According to another embodiment of the present disclosure, a method of operating a molecular sequence database is provided comprising the steps of providing at least one database having a plurality a plurality of data sets having molecular sequences and at least one input interface having at least one input field, receiving a first search parameter in the at least one input field, performing a first search of a first proprietary data set of the plurality of data sets for molecular sequences matching the first search parameter, outputting a first search result resulting from performing the first search, receiving a second search parameter in the at least one input field, performing a second search of a second proprietary data set of the plurality of data sets for molecular sequences matching the second search parameter, and outputting a second result resulting from performing the second search.

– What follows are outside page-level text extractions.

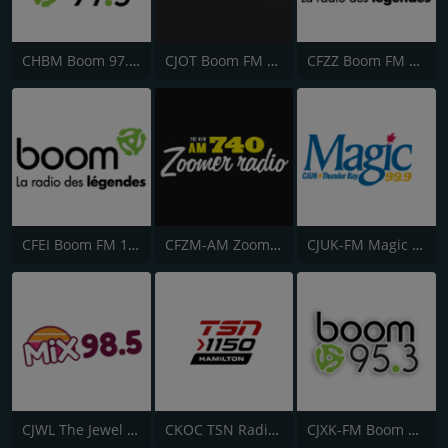
CHBM Boom 97.3 FM
CJOT Boom FM 99.7
CFZZ Boom FM 104.1
CFEI Boom FM 106.5
CFZM-AM Zoomer Radio 740
CJUK-FM Magic 99.9
CJWL The Jewel 98.5 FM
CKOC TSN Radio 1150
CJXK-FM Boom 95.3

According to another embodiment of the present disclosure, a method of operating a molecular sequence database is provided comprising the steps of providing at least one database having a plurality a plurality of data sets having molecular sequences and at least one input interface having at least one input field, receiving a first search parameter in the at least one input field, performing a first search of a first proprietary data set of the plurality of data sets for molecular sequences matching the first search parameter, outputting a first search result resulting from performing the first search, receiving a second search parameter in the at least one input field, performing a second search of a second public data set of the plurality of data sets for molecular sequences matching the second search parameter, and outputting a second result resulting from performing the second search.

Additional features of the present disclosure will become apparent to those skilled in the art upon consideration of the following detailed description of the illustrative embodiment exemplifying the best mode of carrying out the disclosure as presently perceived.

BRIEF DESCRIPTION OF THE DRAWINGS

The aforementioned aspects of this disclosure will grow to be appreciated at a greater level once references to the following accompanying illustrations are expounded upon.

FIG. 1 is a method for gathering, storing, analyzing, and managing molecular sequence data within a database.

FIG. 2a is a diagrammatic view of the database separated into a plurality of data sets.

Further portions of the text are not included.